A transposição congenitamente corrigida das grandes artérias é uma cardiopatia rara associada a disfunção do ventrículo sistémico e perturbações da condução.
A utilização de terapia de ressincronização cardíaca em doentes com cardiopatia congénita ainda não está totalmente estabelecida.
Os autores reportam um caso de ressincronização cardíaca numa paciente de 31 anos, com história de transposição congenitamente corrigida das grandes artérias e insuficiência cardíaca, já submetida a duas cirurgias cardíacas e portadora de pacemaker DDDR.

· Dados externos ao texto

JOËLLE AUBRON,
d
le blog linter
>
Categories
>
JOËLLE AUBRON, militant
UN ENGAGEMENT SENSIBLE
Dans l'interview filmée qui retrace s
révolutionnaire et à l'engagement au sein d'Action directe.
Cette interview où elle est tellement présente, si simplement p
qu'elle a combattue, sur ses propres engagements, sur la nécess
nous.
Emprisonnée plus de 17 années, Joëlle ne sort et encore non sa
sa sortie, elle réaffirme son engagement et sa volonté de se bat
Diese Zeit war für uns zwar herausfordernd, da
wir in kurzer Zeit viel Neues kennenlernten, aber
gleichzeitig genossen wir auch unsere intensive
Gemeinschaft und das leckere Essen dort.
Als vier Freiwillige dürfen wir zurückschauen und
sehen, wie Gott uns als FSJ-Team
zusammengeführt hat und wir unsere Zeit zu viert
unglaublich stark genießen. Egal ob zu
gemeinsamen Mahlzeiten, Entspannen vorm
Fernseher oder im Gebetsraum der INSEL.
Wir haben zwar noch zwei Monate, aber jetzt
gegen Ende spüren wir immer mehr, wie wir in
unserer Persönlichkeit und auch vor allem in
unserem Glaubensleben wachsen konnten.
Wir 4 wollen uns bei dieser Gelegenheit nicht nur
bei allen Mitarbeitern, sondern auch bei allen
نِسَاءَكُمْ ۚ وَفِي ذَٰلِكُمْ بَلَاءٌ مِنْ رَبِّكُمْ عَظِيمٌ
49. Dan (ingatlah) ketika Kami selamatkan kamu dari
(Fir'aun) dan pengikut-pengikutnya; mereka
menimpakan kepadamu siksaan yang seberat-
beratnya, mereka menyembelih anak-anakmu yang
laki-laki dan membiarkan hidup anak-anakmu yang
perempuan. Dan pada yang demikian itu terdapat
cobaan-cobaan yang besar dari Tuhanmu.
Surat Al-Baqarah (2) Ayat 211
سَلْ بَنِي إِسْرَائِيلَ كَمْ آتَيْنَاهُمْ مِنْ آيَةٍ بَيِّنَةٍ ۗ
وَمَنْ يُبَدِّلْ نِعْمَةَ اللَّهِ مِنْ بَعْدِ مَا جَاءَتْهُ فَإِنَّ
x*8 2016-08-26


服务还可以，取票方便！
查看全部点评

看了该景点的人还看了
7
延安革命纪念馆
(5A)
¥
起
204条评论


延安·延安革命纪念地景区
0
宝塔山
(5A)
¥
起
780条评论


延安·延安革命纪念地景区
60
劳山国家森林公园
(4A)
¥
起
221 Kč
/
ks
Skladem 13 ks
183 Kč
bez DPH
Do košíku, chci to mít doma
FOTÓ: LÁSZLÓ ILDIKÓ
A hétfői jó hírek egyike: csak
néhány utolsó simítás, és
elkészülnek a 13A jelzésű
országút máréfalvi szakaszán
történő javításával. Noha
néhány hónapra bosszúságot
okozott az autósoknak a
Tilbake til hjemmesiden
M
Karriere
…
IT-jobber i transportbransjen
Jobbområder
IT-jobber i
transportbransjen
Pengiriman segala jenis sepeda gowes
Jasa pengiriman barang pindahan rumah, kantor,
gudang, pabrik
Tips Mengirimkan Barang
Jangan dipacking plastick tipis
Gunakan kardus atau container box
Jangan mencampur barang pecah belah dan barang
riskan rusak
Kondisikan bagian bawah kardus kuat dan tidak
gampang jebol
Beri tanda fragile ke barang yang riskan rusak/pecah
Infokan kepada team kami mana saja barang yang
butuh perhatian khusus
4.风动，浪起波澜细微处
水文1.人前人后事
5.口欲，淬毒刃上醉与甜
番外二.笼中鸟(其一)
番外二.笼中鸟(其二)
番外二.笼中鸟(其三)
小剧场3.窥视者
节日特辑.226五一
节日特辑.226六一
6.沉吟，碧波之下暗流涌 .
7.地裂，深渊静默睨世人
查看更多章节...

Do nosso conhecimento, trata‐se do primeiro caso descrito em Portugal de terapêutica de ressincronização cardíaca, por acesso transvenoso, numa paciente com transposição congenitamente corrigida das grandes artérias.
Congenitally corrected transposition of the great arteries is a rare heart defect that can be associated with systemic ventricular dysfunction and conduction disturbances.
The use of cardiac resynchronization therapy in patients with congenital heart disease is not fully established.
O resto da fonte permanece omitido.